------ Records supplied ------
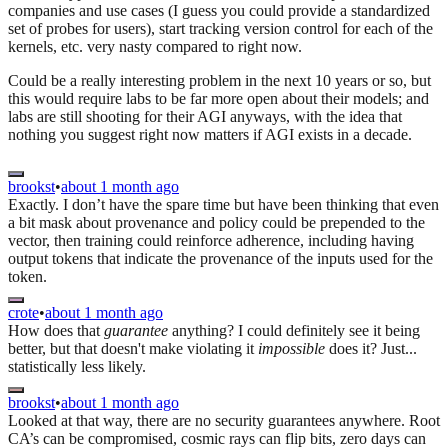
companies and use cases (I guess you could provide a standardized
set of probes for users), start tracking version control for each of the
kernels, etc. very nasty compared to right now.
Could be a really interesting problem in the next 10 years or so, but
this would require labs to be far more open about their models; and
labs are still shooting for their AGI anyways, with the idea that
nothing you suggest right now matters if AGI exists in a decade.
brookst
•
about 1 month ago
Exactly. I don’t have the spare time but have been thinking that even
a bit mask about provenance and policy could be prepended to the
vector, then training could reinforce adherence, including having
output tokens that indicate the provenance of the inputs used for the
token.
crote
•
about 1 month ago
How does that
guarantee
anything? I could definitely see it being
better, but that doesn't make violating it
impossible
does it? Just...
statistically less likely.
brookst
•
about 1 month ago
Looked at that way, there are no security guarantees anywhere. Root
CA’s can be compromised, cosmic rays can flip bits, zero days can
------
-- Problem details --
Which lines in the records contain the word "that"? Copy each one.

-- Written answer --
labs are still shooting for their AGI anyways, with the idea that
Exactly. I don’t have the spare time but have been thinking that even
output tokens that indicate the provenance of the inputs used for the
How does that
better, but that doesn't make violating it
Looked at that way, there are no security guarantees anywhere. Root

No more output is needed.